Однако чрезвычайно важно подчеркнуть следующий момент. Совершенно неверно думать, что люди искусства раз и навсегда были поделены в ту пору на «чистых» и «нечистых», «преследуемых» и «олауреаченных». Увесистые удары могли время от времени получать и те, кто был облечен высоким доверием. Так, вскоре после войны «Правда» опубликовала обширную редакционную статью о романе Фадеева «Молодая гвардия», снискавшем широчайшую популярность. Вдруг обнаружилось, что автор «сгустил краски», изображая сцены паники при эвакуации, и вообще не отразил руководящую роль партии. А ведь Фадеев был первым секретарем Союза писателей, и ему приходилось порой выполнять весьма неприятные поручения вождя. Суровой критике подверглась повесть Симонова «Дым отечества». Еще раньше, в войну, — некоторые публицистические статьи Эренбурга, дилогия А. Толстого об Иване Грозном…
Сталин стремился поддерживать в людях искусства определенный уровень неуверенности в завтрашнем дне: чтоб ни на минуту не забывали, что есть некто, кто бдит, кто все знает, все помнит и ничего не прощает. Помимо диктата, который отвратителен сам по себе, как любая форма насилия над личностью, здесь поражает демонстративное, возведенное в систему нежелание считаться с наиочевиднейшим обстоятельством: искусство сильно своим многообразием, потому что каждый художник — индивидуальность. Искусство в целом — синтез неповторимостей. А от него требовали повторяемости, равнения на раз и навсегда установленные и утвержденные образцы (есть МХАТ, и все театры должны следовать ему — ситуация рубежа 40–50-х годов).
Вместо того, чтобы с помощью искусства осваивать многообразные способы познания действительности, Система стремилась привить самому искусству свою собственную однонаправленность, однолинейность, все более упрочивающиеся в условиях отсутствия альтернативных вариантов.
Интересные мысли о природе не только научного, но и художественного познания в их отношении к власти содержатся в письмах академика П. Капицы руководителям державы. В одном из них, направленном члену Политбюро ЦК КПСС, председателю Комитета государственной безопасности Ю. Андропову 2 ноября 1980 года, в пору так называемого «застоя», академик призывает к терпимости по отношению к индивидуальным мнениям относительно тех или иных актуальных вопросов общественной жизни.
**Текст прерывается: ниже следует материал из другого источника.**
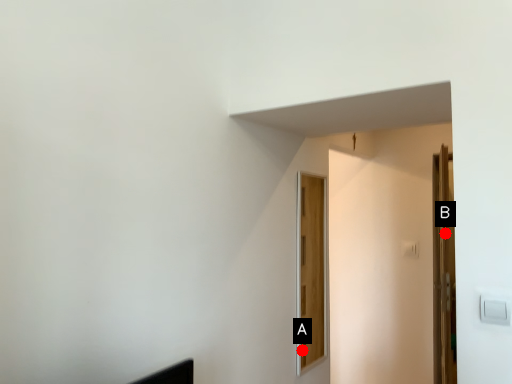 Question: Two points are circled on the image, labeled by A and B beside each circle. Which of the following is the closest to the observer?

Choices:
 (A) A is closer
 (B) B is closer

Answer: (B) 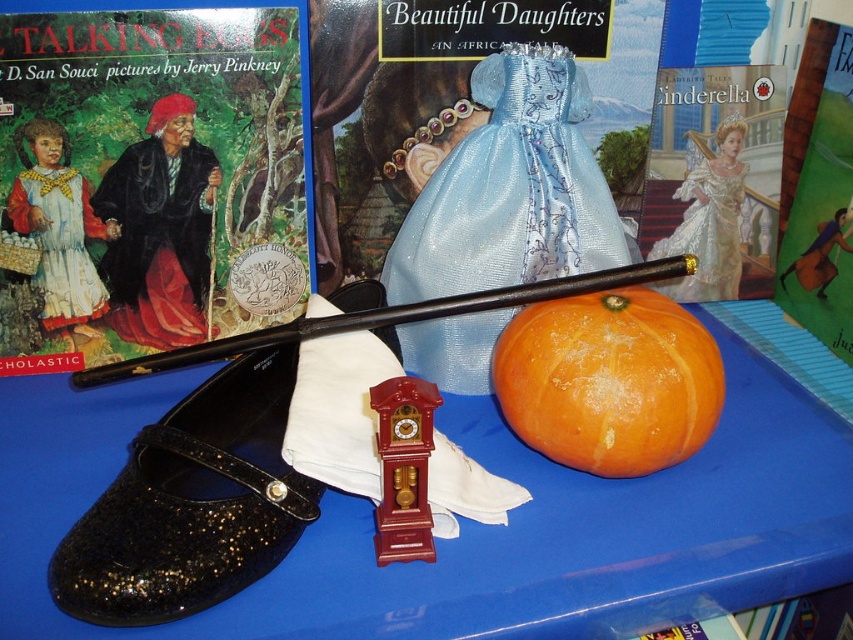 Question: Can you confirm if matte black book at left is bigger than black glitter shoe at lower left?

Choices:
 (A) no
 (B) yes

Answer: (B)

Question: From the image, what is the correct spatial relationship of black glitter shoe at lower left in relation to silky blue dress at center?

Choices:
 (A) left
 (B) right

Answer: (A)

Question: Among these points, which one is farthest from the camera?

Choices:
 (A) (451, 380)
 (B) (718, 157)
 (C) (764, 413)
 (D) (213, 419)

Answer: (B)

Question: Which of the following is the farthest from the observer?

Choices:
 (A) (717, 246)
 (B) (111, 12)
 (C) (325, 595)

Answer: (A)

Question: Does black glitter shoe at lower left have a smaller size compared to matte blue dress at center?

Choices:
 (A) no
 (B) yes

Answer: (A)

Question: Estimate the real-world distances between objects in this image. Which object is closer to the matte black book at left?

Choices:
 (A) shiny blue dress at center
 (B) matte yellow fabric doll at left
 (C) black glitter shoe at lower left
 (D) blue glossy table at center

Answer: (B) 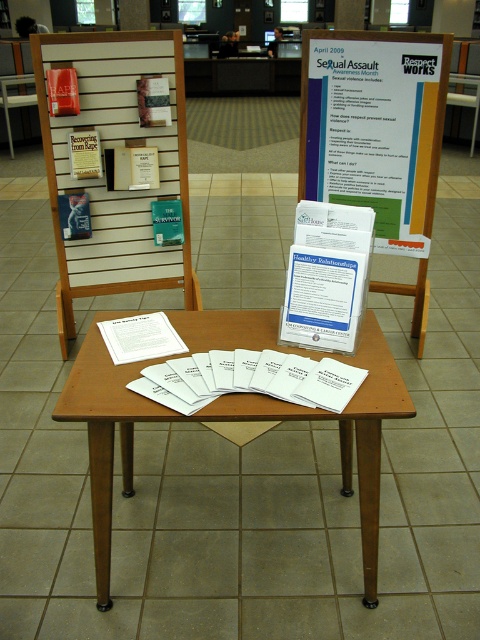 You are a visitor at the library and want to read the white paper poster at center. Where should you look to find it?

The white paper poster at center is located at point (x=373, y=132), so you should look towards that coordinate to find it.

You are organizing a workshop and need to decide where to place a new banner. The banner is the same size as the white paper poster at center. Will it fit in the space currently occupied by the wooden chair at left?

The white paper poster at center is smaller than the wooden chair at left, so the banner, being the same size as the white paper poster at center, will not fit in the space currently occupied by the wooden chair at left since the chair is larger.

You are organizing a workshop and need to place a 2ft wide box on the brown wooden table at center. The white paper poster at center is currently placed to the right of the table. Can the box fit on the table without overlapping the poster?

The brown wooden table at center might be wider than the white paper poster at center, so there is a possibility that the 2ft wide box can fit on the table without overlapping the poster. However, the exact dimensions are uncertain based on the given information. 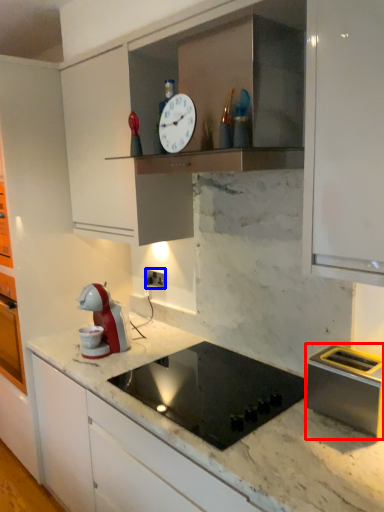 Question: Which object appears closest to the camera in this image, kitchen appliance (highlighted by a red box) or electric outlet (highlighted by a blue box)?

Choices:
 (A) kitchen appliance
 (B) electric outlet

Answer: (A) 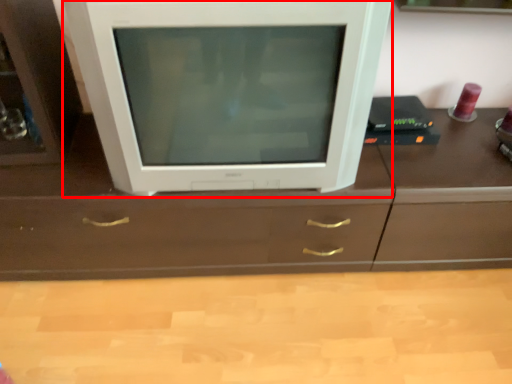 Question: From the image's perspective, where is television (annotated by the red box) located relative to counter top?

Choices:
 (A) below
 (B) above

Answer: (B) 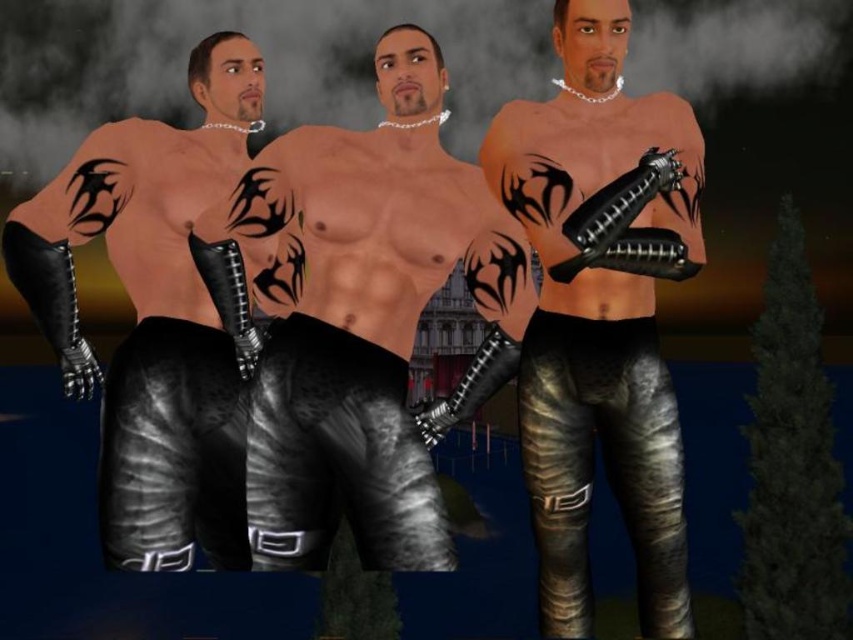 You are a fashion designer analyzing the image of three individuals. The metallic black pants at center and matte black leather pants at left are both in the scene. Which pair of pants appears larger in height?

The metallic black pants at center appears much taller than the matte black leather pants at left.

You are standing in front of the three individuals and notice two points marked on their clothing. The first point is at coordinates point (569, 547) and the second at point (231, 180). Which point is closer to you?

Point (569, 547) is in front of point (231, 180), so the first point is closer to you.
Инакомыслие — норма внутреннего бытия крупной личности: «Чтобы появилось желание начать творить, в основе должно лежать недовольство существующим, то есть надо быть инакомыслящим». «Большое творчество требует и большого темперамента, и это приводит к резким формам недовольства, поэтому талантливые люди обычно обладают, как говорят, „трудным характером“».
Свои размышления академик Капица завершает следующим выводом: «Диалектика развития человеческой культуры лежит в тисках противоречия между консерватизмом и инакомыслием, и это происходит во все времена и во всех областях человеческой культуры».
Какое же место занимал сам Горький между двумя крайностями (борьба с режимом — служение ему)? В разное время — разное, включая и обе полярные, взаимоисключающие одна другую точки (дифирамбы чекистам и острые до крайности письма Сталину в конце того же 1929 года). Да, вряд ли мы сыщем в нашей литературе другого писателя, чьи позиции настолько изменчивы и нестабильны. Внутренняя оппозиционность сменялась публично выраженной, подчеркнутой официозностью, что вызывало справедливый гнев и возмущение современников (от коммуниста Рютина до беспартийного Пришвина). В их сознании казенная официозность в публицистике Горького, обретавшая, кстати, зачастую какие-то стандартно-обезличенные формы, явно выходила на первый план. Но мы-то теперь знаем, что многое в подводной части айсберга имело другую природу.